▶ **What you need to do**: Count each line below that has "editor" anywhere in it. Answer with the total alone.

*** Records to use ***

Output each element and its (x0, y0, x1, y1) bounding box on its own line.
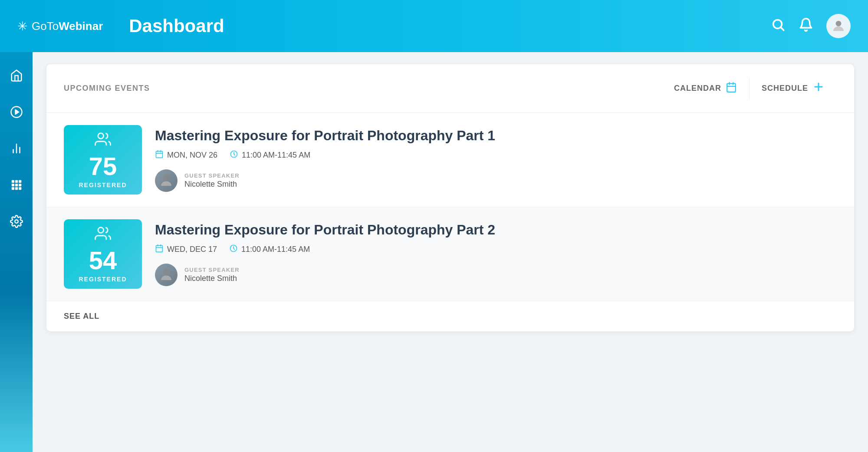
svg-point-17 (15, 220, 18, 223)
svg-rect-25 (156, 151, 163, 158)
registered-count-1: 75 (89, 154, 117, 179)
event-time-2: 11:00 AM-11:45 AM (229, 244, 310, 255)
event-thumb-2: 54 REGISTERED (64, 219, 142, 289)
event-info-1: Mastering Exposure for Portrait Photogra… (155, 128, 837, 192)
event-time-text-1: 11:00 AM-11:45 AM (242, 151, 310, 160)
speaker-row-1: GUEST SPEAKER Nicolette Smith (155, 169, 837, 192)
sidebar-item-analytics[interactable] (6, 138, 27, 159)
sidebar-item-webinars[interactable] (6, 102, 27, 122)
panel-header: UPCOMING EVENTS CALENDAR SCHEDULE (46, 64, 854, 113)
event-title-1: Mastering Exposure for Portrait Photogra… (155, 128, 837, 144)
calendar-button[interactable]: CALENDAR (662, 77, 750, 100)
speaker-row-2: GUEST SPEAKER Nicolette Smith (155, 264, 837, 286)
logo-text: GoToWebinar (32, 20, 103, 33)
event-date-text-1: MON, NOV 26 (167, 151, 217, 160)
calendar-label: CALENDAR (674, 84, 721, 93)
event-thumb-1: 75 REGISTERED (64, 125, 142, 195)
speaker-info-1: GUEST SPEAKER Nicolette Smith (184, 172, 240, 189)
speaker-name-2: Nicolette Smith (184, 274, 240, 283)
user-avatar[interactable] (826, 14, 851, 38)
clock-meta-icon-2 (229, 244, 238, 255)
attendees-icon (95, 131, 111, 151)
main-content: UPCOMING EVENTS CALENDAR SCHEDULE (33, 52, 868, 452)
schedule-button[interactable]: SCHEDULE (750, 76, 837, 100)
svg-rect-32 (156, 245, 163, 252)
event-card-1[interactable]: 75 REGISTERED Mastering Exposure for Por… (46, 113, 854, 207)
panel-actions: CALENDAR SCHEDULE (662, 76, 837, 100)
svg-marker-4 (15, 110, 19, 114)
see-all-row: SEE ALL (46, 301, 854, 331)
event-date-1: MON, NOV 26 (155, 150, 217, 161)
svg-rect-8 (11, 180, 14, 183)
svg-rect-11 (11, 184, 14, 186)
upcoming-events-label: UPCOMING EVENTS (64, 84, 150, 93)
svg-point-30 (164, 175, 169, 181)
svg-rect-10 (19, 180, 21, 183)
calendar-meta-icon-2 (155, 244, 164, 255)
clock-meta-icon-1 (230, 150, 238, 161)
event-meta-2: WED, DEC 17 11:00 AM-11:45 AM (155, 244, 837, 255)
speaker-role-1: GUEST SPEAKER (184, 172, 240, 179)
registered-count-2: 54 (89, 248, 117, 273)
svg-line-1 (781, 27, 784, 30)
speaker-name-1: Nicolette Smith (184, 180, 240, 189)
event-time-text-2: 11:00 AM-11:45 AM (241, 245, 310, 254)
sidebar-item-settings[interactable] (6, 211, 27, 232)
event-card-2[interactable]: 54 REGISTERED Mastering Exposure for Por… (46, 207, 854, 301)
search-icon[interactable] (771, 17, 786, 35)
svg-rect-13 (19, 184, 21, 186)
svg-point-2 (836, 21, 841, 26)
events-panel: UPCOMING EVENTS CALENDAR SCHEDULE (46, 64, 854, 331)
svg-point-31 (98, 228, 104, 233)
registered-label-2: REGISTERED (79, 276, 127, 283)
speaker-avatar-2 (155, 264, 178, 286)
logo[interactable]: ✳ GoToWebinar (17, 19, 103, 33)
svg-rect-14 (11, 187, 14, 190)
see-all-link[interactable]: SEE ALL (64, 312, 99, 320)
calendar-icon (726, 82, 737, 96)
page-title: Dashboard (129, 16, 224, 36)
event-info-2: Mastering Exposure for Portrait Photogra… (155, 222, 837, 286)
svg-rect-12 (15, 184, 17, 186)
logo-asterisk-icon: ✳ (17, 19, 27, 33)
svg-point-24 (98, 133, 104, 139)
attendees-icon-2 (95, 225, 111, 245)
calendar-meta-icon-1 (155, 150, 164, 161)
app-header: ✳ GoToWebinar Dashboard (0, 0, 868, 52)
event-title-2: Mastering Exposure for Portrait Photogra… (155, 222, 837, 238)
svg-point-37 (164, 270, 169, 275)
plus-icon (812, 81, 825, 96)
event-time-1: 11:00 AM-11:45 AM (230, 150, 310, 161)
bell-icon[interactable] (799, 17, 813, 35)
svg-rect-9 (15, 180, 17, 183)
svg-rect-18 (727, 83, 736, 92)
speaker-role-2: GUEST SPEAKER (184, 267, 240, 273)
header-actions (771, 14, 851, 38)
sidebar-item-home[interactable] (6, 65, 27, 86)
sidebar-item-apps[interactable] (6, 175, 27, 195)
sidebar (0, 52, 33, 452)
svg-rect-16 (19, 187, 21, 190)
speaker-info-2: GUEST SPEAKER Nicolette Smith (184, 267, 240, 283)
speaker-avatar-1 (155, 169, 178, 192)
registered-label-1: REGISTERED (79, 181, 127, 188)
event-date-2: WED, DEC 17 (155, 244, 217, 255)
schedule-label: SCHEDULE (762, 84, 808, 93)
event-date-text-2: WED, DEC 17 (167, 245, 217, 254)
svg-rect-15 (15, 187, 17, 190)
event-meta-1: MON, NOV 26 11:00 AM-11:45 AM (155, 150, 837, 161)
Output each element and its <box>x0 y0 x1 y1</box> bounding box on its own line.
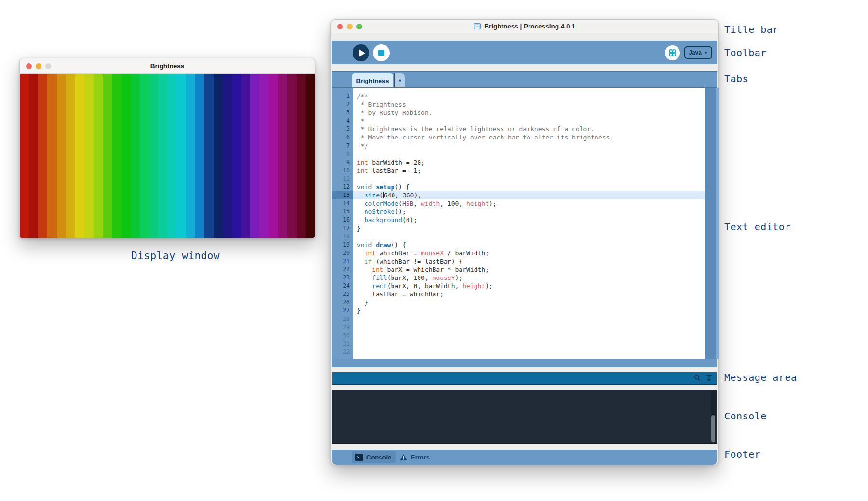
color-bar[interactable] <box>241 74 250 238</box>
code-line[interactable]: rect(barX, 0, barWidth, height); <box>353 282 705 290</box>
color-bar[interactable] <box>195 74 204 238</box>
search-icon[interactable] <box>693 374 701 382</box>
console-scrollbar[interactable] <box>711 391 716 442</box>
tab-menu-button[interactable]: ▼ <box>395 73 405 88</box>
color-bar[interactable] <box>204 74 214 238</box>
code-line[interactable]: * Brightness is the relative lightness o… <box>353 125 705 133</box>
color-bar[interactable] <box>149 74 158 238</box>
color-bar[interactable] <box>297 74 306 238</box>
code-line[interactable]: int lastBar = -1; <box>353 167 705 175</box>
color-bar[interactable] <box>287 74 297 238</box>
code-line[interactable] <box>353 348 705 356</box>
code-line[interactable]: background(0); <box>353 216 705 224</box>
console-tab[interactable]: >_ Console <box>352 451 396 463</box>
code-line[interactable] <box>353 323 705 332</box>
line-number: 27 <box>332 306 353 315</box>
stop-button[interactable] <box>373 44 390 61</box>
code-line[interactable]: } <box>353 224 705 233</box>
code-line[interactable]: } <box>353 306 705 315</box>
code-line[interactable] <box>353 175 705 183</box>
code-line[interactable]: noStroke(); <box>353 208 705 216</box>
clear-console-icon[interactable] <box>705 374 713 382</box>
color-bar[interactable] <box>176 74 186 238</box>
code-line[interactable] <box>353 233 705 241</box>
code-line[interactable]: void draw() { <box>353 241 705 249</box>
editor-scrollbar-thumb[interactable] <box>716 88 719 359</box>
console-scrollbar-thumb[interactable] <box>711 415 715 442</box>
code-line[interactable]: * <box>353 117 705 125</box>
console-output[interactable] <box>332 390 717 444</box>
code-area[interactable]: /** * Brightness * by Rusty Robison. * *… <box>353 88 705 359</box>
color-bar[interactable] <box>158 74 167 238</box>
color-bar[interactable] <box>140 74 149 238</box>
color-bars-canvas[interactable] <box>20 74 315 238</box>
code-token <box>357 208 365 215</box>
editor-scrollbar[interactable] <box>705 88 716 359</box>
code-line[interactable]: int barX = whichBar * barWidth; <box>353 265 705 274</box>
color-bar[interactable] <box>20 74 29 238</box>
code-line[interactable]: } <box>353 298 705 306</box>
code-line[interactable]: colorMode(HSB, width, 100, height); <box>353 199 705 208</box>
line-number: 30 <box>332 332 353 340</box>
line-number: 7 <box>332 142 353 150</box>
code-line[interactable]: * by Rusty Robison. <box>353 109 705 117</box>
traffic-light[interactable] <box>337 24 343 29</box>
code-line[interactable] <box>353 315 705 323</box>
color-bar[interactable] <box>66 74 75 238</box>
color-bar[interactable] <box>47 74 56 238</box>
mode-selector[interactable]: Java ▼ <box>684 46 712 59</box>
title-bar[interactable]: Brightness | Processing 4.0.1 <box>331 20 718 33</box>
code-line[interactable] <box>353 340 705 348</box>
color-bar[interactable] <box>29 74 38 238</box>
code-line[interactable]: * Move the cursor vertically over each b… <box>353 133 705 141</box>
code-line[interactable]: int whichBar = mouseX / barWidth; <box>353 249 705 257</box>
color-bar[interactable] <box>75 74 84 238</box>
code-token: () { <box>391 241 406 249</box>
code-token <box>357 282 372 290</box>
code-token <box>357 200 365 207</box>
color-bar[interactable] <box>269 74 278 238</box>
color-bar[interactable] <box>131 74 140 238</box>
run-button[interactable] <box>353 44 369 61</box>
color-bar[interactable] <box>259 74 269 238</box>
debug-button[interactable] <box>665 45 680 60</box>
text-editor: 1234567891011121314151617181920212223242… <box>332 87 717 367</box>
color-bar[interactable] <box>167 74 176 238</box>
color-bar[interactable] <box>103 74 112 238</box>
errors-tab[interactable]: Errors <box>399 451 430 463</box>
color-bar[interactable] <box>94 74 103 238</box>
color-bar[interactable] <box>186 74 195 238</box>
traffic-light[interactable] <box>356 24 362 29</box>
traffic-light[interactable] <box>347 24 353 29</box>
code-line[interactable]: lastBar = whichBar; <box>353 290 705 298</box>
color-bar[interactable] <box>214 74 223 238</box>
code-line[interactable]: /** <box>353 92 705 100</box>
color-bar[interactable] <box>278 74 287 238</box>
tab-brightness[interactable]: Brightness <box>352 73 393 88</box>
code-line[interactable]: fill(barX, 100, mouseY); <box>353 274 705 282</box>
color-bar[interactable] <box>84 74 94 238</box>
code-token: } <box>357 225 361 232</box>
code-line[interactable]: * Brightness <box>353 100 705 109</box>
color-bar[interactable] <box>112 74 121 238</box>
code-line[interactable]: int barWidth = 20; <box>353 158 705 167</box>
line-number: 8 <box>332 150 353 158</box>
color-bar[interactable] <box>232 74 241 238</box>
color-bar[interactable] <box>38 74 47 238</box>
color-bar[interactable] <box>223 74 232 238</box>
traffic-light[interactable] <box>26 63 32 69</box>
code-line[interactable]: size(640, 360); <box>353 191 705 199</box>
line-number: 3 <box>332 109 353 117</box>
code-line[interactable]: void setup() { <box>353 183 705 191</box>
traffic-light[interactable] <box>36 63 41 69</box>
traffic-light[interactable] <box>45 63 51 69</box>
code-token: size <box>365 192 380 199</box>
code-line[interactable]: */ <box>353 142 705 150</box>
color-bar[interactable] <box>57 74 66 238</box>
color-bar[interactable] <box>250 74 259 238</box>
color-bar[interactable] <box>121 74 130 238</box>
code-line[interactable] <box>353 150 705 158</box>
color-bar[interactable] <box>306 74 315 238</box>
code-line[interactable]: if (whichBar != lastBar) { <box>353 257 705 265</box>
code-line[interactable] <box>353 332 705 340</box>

***

▶ **Written answer**: 3